Wednesday, August 19, 2015

MOZAMBIQUE ELECTED TO HEAD SADC SECURITY BODY

The heads of state summit of the Southern African Development Community (SADC), meeting in Gaberone on Monday, elected Mozambique to chair the SADC defence and security body, generally referred to as the troika.The outcoming chairperson, South Africa, remains a member of the troika, while the new, incoming member is Tanzania.Botswanan president Ian Khama takes over the rotating presidency of SADC from his Zimbabwean counterpart, Robert Mugabe. Swaziland becomes the organization’s deputy chair – which means that Africa’s last absolute monarch, King Mswati III, will head SADC in 2016-17. Handing over the chairmanship of the troika to Mozambique, South African President Jacob Zuma said 'I am pleased to report that we have developed a comprehensive counter-terrorism strategy, to ensure our preparedness in confronting these threats facing the continent and the world today. Similarly we are addressing other threats to our regional stability such as the risks of natural disasters, poverty and underdevelopment”.

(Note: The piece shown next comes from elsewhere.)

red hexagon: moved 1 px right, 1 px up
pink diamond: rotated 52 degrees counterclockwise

'As a region we have committed ourselves to ensuring that our regional early warning system is improved to ensure that it provides effective and efficient alerts to potential areas of insecurity and instability', Zuma said.A key theme of the summit had been the industrialization of southern Africa. Speaking to the reporters who had accompanied him to Gaberone, Mozambican President Filipe Nyusi said “it became clear at this meeting that implementing the SADC industrialization programme implies raising more funds and recruiting human resources who can carry out the task. The money can only come from production and from contributions”. The report to the summit noted that while average world growth last year was 3.4 per cent, the SADC region grew by five per cent.

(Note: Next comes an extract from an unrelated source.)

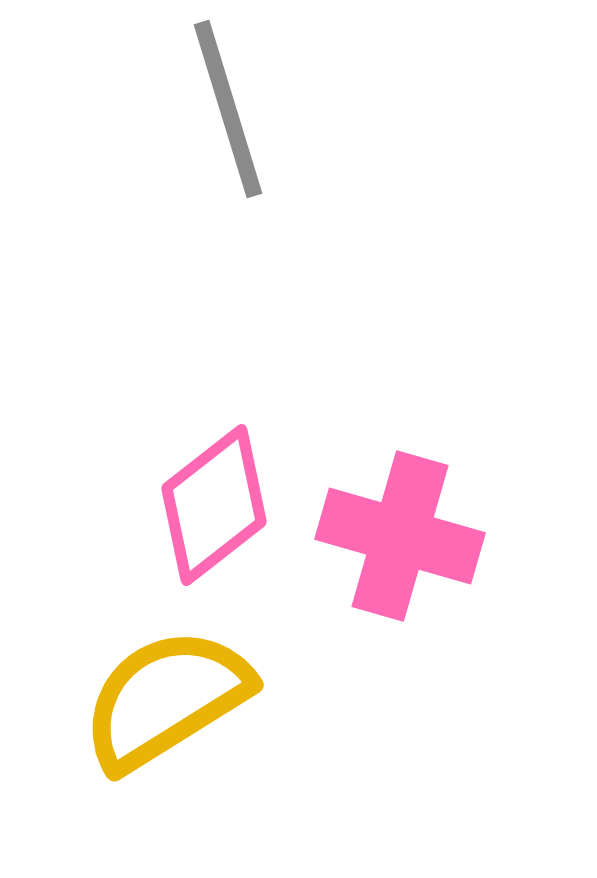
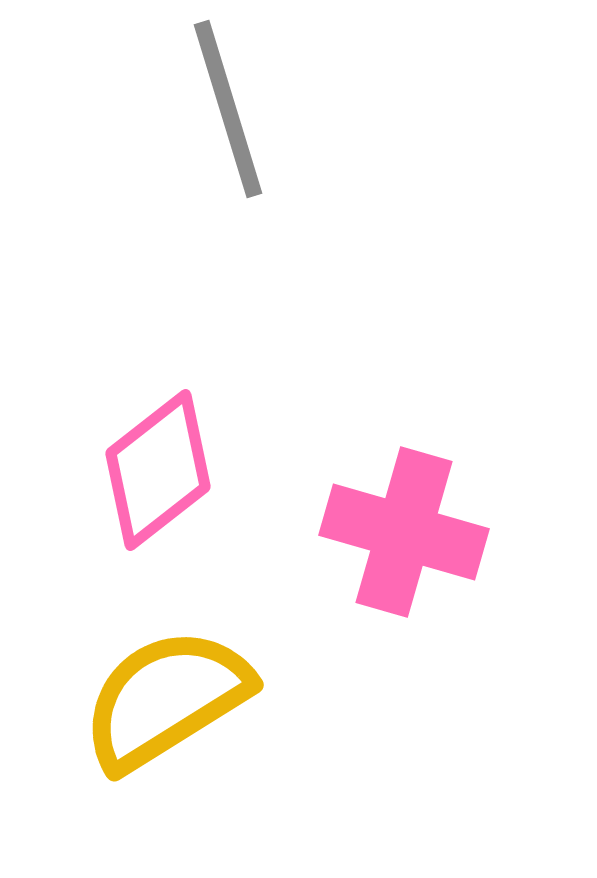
pink diamond: moved 56 px left, 35 px up
pink cross: moved 4 px right, 4 px up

Inflation in the region fell from 6.6 per cent in 2013 to 5.7 per cent in 2014, said Nyusi, while the region’s indebtedness fell from 41.2 to 39.8 per cent of GDP.
The summit also looked at food security in the region, concluding that 24 million people in southern Africa are a risk of hunger, including 150,000 in Mozambique

Margaret Nyirenda, head of SADC’s Food, Agriculture and Natural Resources Division, told the summit that SADC is facing a deficit of about six million tonnes of grain, due largely to the drought which hit parts of the region in the 2014-15 agricultural year.  Drought struck at Botswana, Lesotho, Namibia, South Africa, Zimbabwe and southern Angola. Mozambique, Malawi and Madagascar were also affected by floods.   Nyusi said the summit also dicussed the region’s growing shortage of electricity. “Southern Africa is facing a deficit of about 8,000 megawatts of power”, he said, “which is required to make various projects viable”.  In Mozambique’s case, the President said, the priorities were the coal fired power stations which are on the drawing boards of several of the coal mining companies in Tete province, and two new hydro-electric power stations on the Zambezi river. One of these is a north bank power station at Cahora Bassa, complementing the existing power station on the south bank. The second is the new dam and power station proposed at Mpanda Nkua, some 60 kilometres downstream from Cahora Bassa.  “Only with electricity can we make the SADC industrialization programme viable in order to solve the problems of poverty”, said Nyusi. “But money is needed for this, which can only come from work, from taxes and from contributions”.